ABM
Happily Married In Music City, USA!
- Joined
- Sep 12, 2008
- Messages
- 31,865
- Likes
- 5,785
- Points
- 113
http://dimemag.com/2010/04/the-real...nubbed-in-2010/?utm_source=bleacherreport.com
.................Meanwhile, in Portland, Nate McMillan has been the most deserving Coach of the Year candidate that isn’t getting as much credit as he should. And the main reason he won’t win C.O.Y. is because the media predicted the Blazers would be good this year anyway. The fact that they are good, but not in the West’s Top-5 like most predicted, actually works against McMillan.
After losing his top two centers (Greg Oden and Joel Przybilla) to season-ending injuries relatively early in the schedule, McMillan had to — before the team was able to pick up Marcus Camby at the trade deadline — devise strategy to keep the Blazers in the playoff picture while playing 56-year-old Juwan Howard and little-used youngsters Dante Cunningham and Jeff Pendergraph in the post alongside LaMarcus Aldridge, who needs a tough-guy banger next to him to be most effective.
McMillan had to get Andre Miller, who appeared to be a mistake of a signing in training camp when he reportedly clashed with coaches and teammates, to play along with the system.
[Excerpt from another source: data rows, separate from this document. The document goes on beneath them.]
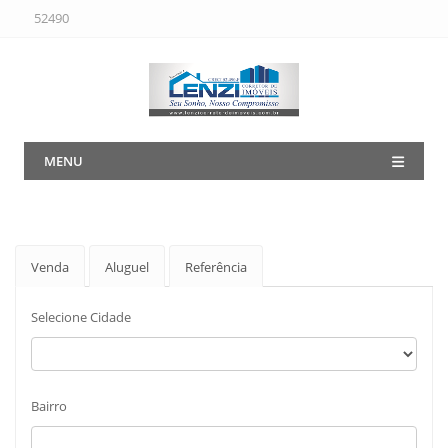
52490
MENU
Venda
Aluguel
Referência
Selecione Cidade
Bairro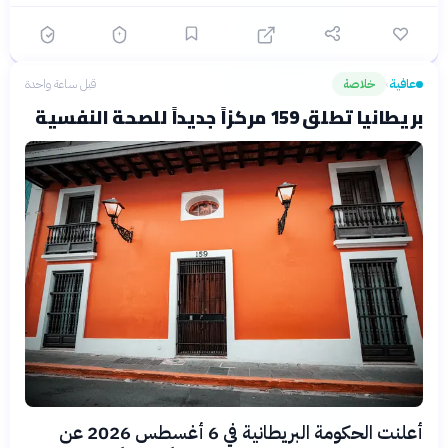
عافية
خلاصة
قبل ساعة واحدة
›
بريطانيا تطلق 159 مركزاً جديداً للصحة النفسية
أعلنت الحكومة البريطانية في 6 أغسطس 2026 عن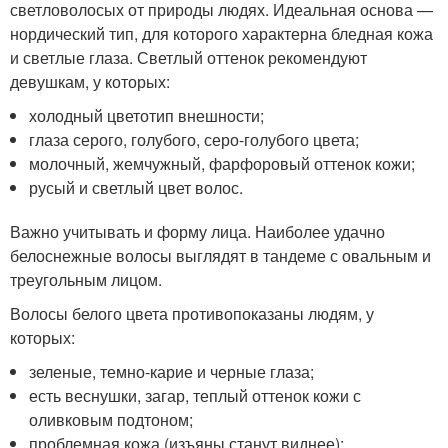
светловолосых от природы людях. Идеальная основа —
нордический тип, для которого характерна бледная кожа
и светлые глаза. Светлый оттенок рекомендуют
девушкам, у которых:
холодный цветотип внешности;
глаза серого, голубого, серо-голубого цвета;
молочный, жемчужный, фарфоровый оттенок кожи;
русый и светлый цвет волос.
Важно учитывать и форму лица. Наиболее удачно
белоснежные волосы выглядят в тандеме с овальным и
треугольным лицом.
Волосы белого цвета противопоказаны людям, у
которых:
зеленые, темно-карие и черные глаза;
есть веснушки, загар, теплый оттенок кожи с
оливковым подтоном;
проблемная кожа (изъяны станут виднее);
He had to figure out when to play the veteran ‘Dre (who made it clear he sees himself as an NBA starting point guard and nothing less) as the lead guard and when to hand over the reigns to Brandon Roy, who is used to the role of running Portland’s offense in crunch time. And as the injuries piled up and even B-Roy got nicked up a bit, McMillan had to figure out how to best keep his star player from also physically falling apart while still trying to win games.
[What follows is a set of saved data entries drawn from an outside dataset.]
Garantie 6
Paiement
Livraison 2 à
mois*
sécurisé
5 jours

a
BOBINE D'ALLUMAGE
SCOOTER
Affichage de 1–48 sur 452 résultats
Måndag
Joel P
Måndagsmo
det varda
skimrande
McMillan had to juggle playing time between a cast of small forwards — Rudy Fernandez, Martell Webster, Nic Batum — who are all young, who all want to play, and who have a diverse set of skills, and manage to keep them all happy and buying into the system. Keeping Rudy’s tendency to jack shots in check was one hurdle, and McMillan had success playing Webster as his defensive stopper at times during the season, although the book on Webster said he was little more than a spot-up shooter.
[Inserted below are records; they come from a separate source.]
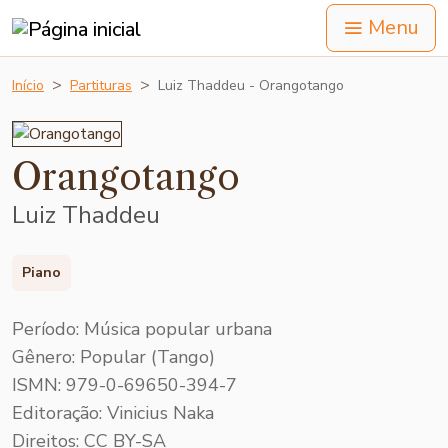
Menu
Início
Partituras
Luiz Thaddeu - Orangotango
Orangotango
Luiz Thaddeu
Piano
Período: Música popular urbana
Gênero: Popular (Tango)
ISMN: 979-0-69650-394-7
Editoração: Vinicius Naka
Direitos: CC BY-SA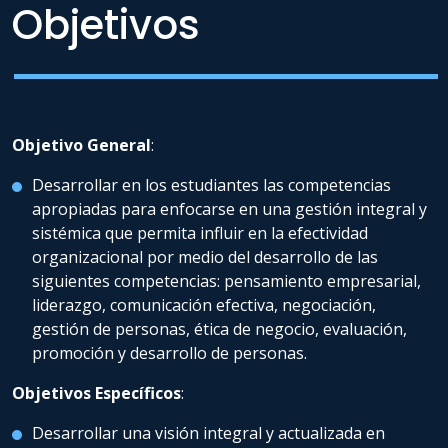
Objetivos
Objetivo General
:
Desarrollar en los estudiantes las competencias
apropiadas para enfocarse en una gestión integral y
sistémica que permita influir en la efectividad
organizacional por medio del desarrollo de las
siguientes competencias: pensamiento empresarial,
liderazgo, comunicación efectiva, negociación,
gestión de personas, ética de negocio, evaluación,
promoción y desarrollo de personas.
Objetivos Específicos
:
Desarrollar una visión integral y actualizada en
Through all the injuries, potential chemistry landmines, personnel juggling and higher expectations (a real factor with a young team like Portland), it’s an astounding feat that McMillan has still guided his team to the playoffs in the tough Western Conference, even if it is as an 8-seed.
But will he be rewarded with the Coach of the Year trophy he clearly deserves? Probably not, because he was supposed to get Portland here anyway. The Blazers are who we thought they were, a playoff team with 1.5 “star” players who either gets KO’d in the first or second round. Maybe if the Blazers stink next year, then make it back to the playoffs in 2012, Nate will have his shot.